Recorded data
****

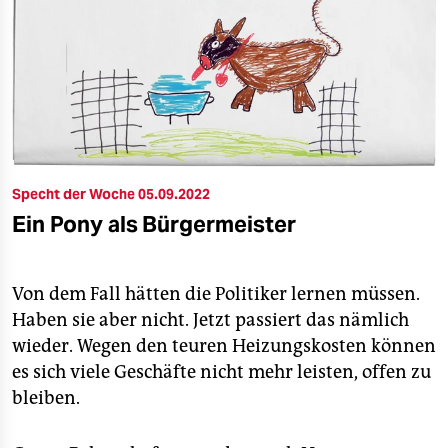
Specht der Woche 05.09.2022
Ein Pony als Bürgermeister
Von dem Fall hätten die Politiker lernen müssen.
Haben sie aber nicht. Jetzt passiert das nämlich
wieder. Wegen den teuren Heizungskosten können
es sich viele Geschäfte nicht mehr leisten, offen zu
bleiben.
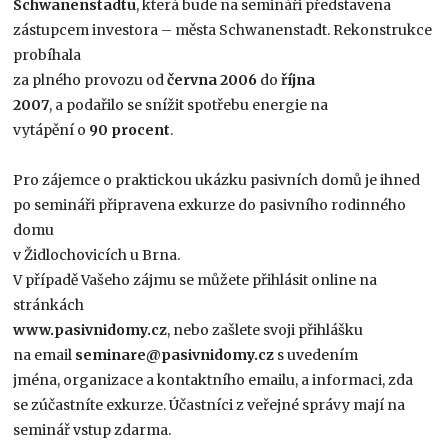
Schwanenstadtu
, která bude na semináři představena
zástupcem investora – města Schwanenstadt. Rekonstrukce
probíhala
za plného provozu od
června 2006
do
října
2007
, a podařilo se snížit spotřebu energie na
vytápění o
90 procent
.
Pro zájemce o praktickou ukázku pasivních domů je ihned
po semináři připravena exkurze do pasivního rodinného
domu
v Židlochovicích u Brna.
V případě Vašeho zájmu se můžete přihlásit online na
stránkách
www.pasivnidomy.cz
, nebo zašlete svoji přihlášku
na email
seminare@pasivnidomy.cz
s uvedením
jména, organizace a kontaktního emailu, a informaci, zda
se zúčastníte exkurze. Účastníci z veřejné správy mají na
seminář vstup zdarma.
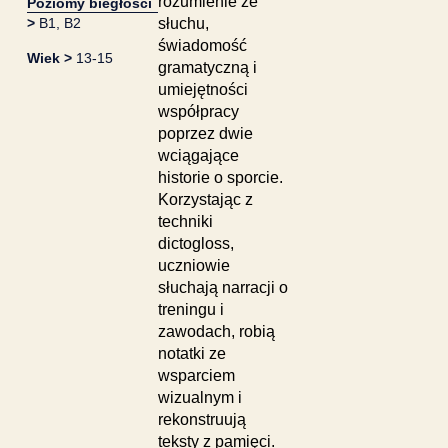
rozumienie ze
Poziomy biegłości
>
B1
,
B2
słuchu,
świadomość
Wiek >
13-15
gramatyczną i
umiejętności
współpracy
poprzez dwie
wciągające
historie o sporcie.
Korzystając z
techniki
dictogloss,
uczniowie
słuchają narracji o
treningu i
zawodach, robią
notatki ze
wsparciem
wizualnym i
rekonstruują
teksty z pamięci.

****

What you are asked to do
Write out again, exactly, each line from the one containing "jména, organizace a" through the last line of the entries, and omit every picture.

Task answer
jména, organizace a kontaktního emailu, a informaci, zda
se zúčastníte exkurze. Účastníci z veřejné správy mají na
seminář vstup zdarma.
rozumienie ze
Poziomy biegłości
>
B1
,
B2
słuchu,
świadomość
Wiek >
13-15
gramatyczną i
umiejętności
współpracy
poprzez dwie
wciągające
historie o sporcie.
Korzystając z
techniki
dictogloss,
uczniowie
słuchają narracji o
treningu i
zawodach, robią
notatki ze
wsparciem
wizualnym i
rekonstruują
teksty z pamięci.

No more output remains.